* _Task goal_: Transcribe this listing exactly; omit the pictures.

* _Dataset_:
►

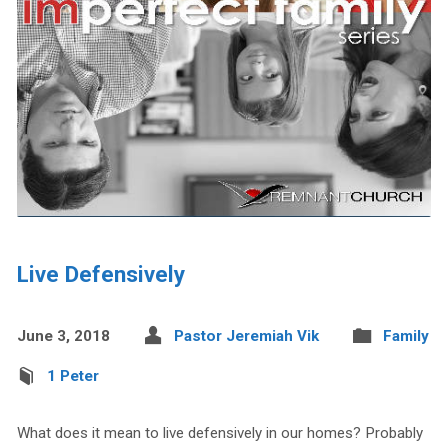
Live Defensively
June 3, 2018
Pastor Jeremiah Vik
Family
1 Peter
What does it mean to live defensively in our homes? Probably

◄

* _Exercise result_:
Live Defensively
June 3, 2018
Pastor Jeremiah Vik
Family
1 Peter
What does it mean to live defensively in our homes? Probably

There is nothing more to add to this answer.